Our anonymous ETO demands more electromagnetic compatibility testing and better-regulated lighting installation


In association with wilsonhalligan

In association with wilsonhalligan


When the PWM Halogen lamp dimmer was designed many years ago, I knew it could potentially lead to issues with Electromagnetic Interference (EMI) on the yacht. But at the time we didn’t have the rules that we do today. Many owners were demanding the dimmer, so it was produced in big quantities and was a top seller. But, as expected, it ran into disturbance problems with equipment onboard. Many yachts were impacted by the large current pulses coming from their dimmers.
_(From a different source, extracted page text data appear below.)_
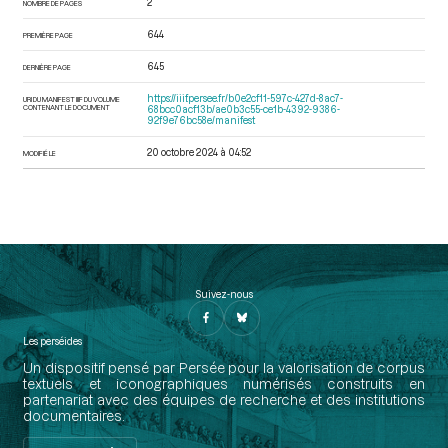
2
NOMBRE DE PAGES
644
PREMIÈRE PAGE
645
DERNIÈRE PAGE
https://iiif.persee.fr/b0e2cf11-597c-427d-8ac7-
URI DU MANIFEST IIIF DU VOLUME
CONTENANT LE DOCUMENT
68bcc0acf13b/ae0b3c55-ce1b-4392-9386-
92f9e76bc58e/manifest
20 octobre 2024 à 04:52
MODIFIÉ LE
Suivez-nous
Les perséides
Un dispositif pensé par Persée pour la valorisation de corpus
textuels et iconographiques numérisés construits en
partenariat avec des équipes de recherche et des institutions
documentaires.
The term PWM (Pulse Width Modulation) describes high-voltage pulses, which go very quickly between on and off to avoid over-heating. In one nano second, a PWM fluctuates between 1GHz and 0GHz of frequency. To suppress its EMI on both input and output, there are two main options. One requires very big external filter inductors. The filters needed are often bigger and more expensive than the dimmer itself and add unwanted heat. The other is to lengthen the switching time by temporarily moving the energy to a switching device, normally a MOSFET (type of transistor). The longer the switching time, the lower the EMI but the hotter the switching device becomes; again, not ideal. But the extra heat is arguably worth it for low EMI when using PWM onboard.

As more and more yachts installed the dimmers, it became clear that the PWM was transmitting radio waves which interfered with important equipment onboard. For example. upon switching on the LED light it was often found that the GPS reception bars dropped; when crew switched the light off the GPS went back to normal. On one yacht, the VHF radio was also affected.

There are changes that manufacturers can carry out to lower EMI and become EMC certified, and those who produce PWM dimmers should be careful to follow these guidelines. Too many fail to do this, probably because the cost of suppressing EMI makes products considerably more expensive. Without any filtering, over-voltage protection or polarity protection, a PWM dimmer can be found at a very cheap price. The visible function is exactly the same as a fully EMC certified dimmer, so I can see why people are tempted by the cheaper option. But as we all know a superyacht has a lot of equipment onboard, a myriad of systems for the multitude of functions onboard. Hence, it is so important to make sure all the equipment is EMC safe. This is the responsibility of both shipyards and ETOs, to take great care in inspecting the EMC certification of the equipment being installed.

However, a main part of the problem had also been that some of the PWM installations were incorrectly wired to and from the dimmers. The installation instructions state that these dimmers should be connected via their own wiring to the fuse box. Yet on many occasions the power had been taken from a power wire along the way, meaning that all equipment connected to that power line was affected by the high-current bursts. Some dimmer power cables had even been installed right next to other equipment’s data or RF wires.

This highlights a general lack of standards for lighting installation, which I believe needs to change. Yes, high-voltage items eg 220 – 240 Volt have strict installation rules. But when it comes to 12 or 24V lighting wiring, it seems to be a case of first come first do. And with generally more than one contractor working on a complete system installation, it can become a mess very quickly. This mess is prominent under the main steering pulpit of many yachts. At worst, it can cause malfunction with disastrous outcomes.

But it also makes minor problems very hard to find when there are no schematics, documents or marked wiring. Industrial wiring (such as in cabinets) has strict rules on marking all wires, devices and connector blocks. It is well-documented and this documentation is always available at time of the installation. I believe that lighting wiring should follow the same standards.

I don’t think it is asking too much to demand this from the yachting industry, which is after all built to serve owners to the highest possible standards. Surely any practices that help avoid equipment faults, and help Engineers solve issues quicker when there are faults, are practices that we can all make a priority.